Военные и политические деятели России однозначно указывали, что реальной силой, определившей присоединение Карабаха к России, были армяне и что этому присоединению противостояли хан и его окружение. Именно позиция армян Карабаха предопределила заигрывания Ибрагим хана с российскими военными властями. Он начал переговоры о возможном переходе от подчинения персидскому суверену в российское подданство при условии сохранения его губернаторской власти над Карабахом.
В то же время Ибрагим хан усилил гонения на армянских меликов с тем, чтобы полностью вытеснить их из Карабаха. К этому времени военно-политическая сила меликов ослабла, они потеряли реальную власть. В годы правления Надир шаха карабахские мелики были поставлены в зависимость от гянджинского хана. Но затем Надир шах изменил статус карабахских меликов и подчинил их правителю персидской провинции Азербайджан. После смерти Надир шаха мелики восстановили свою самостоятельность. Водворившись в Карабахе, Панах и его сын Ибрагим начали подчинять их своей власти. С другой стороны, поскольку формально с точки зрения международного права власть иранского шаха над Карабахом и другими персидскими владениями осуществлялась ханами-наместниками шаха, то очевидно, что Россия, добиваясь присвоения этих персидских (с точки зрения международного права) территорий, могла противопоставить Персии и покровительствовавшим ее европейским державам — Англии и Франции, сепаратистские действия ханов. Соответственно, Россия была заинтересована в преувеличении значения ханской власти, представляя ее как институт, правомочный решать вопрос о принадлежности Карабаха — выбрать между подчинением власти персидского или российского суверенов.
«Трактат», подписанный 14 мая 1805 г. между российским генералом Цициановым и персидским ханом тюркского происхождения Ибрагимом о переходе Карабахского ханства под власть России, современные азербайджанские историки и политики пытаются представить чуть ли не как межгосударственный договор, между равноправными субъектами международного права. Документ, вошедший в историю как «Кюрекчайский трактат», более того, трактуется как «весомое свидетельство исторической принадлежности Карабаха Азербайджану», который [Карабах] был присоединен к Российской империи как «чисто азербайджанское владение».
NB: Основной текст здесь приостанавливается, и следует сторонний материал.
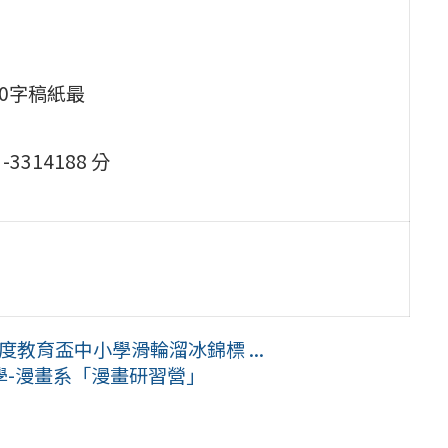
0字稿紙最
14188 分
度教育盃中小學滑輪溜冰錦標 ...
學-漫畫系「漫畫研習營」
Это — откровенная фальсификация известных исторических фактов, которые документально излагают историю появления в крае кочевых тюркских племен, один из предводителей которых стал персидским наместником Карабахского ханства. Этот край был в 1805 г. отторгнут от Персидской империи путем заключения договора с сепаратистом Ибрагимом (выражаясь современной терминологией), который управлял Карабахским ханством и разумеется владел обширными землями, но решил обезопасить свое положение, перейдя под сильную власть российского императора.
Переписка главноуправляющего Грузией и главнокомандующего на Кавказе генерала князя Цицианова с шушинским ханом Ибрагимом отнюдь не свидетельствует о том, что персидский наместник выступал как полноправный и суверенный субъект международного права. Достаточно ознакомиться с письмами князя Цицианова. В письме Шушинскому хану от 4 февраля 1804 г. генерал пишет: «Я вашей покорности и подданства не желаю и не желал, поелику я на вашу Персидскую верность столько надеюсь, сколько можно надеяться на ветер». Цицианов уличает хана в грабеже и требует возвращения угнанных у ганджинских жителей табунов лошадей. Он сравнивает Ибрагима с «мухой», которая вознамерилась «с орлом переговоры делать». Генерал предупреждает: «буде чрез две недели скот Ганджинский не будет возвращен, сын мелика Джимшада Аствацатур с его внуком в Ганджу не будет к тамошнему начальнику присланы, то не коварными письмами я научу мне повиноваться…». Призывая Ибрагима «сохраняя долг соседства», возвратить угнанных лошадей, генерал заключает свое письмо следующими словами: «Призываю вас к раскаянию, а не к подданству — мне его не надобно и буде хотите быть живы и покойны требуемое мною в сем письме выполните».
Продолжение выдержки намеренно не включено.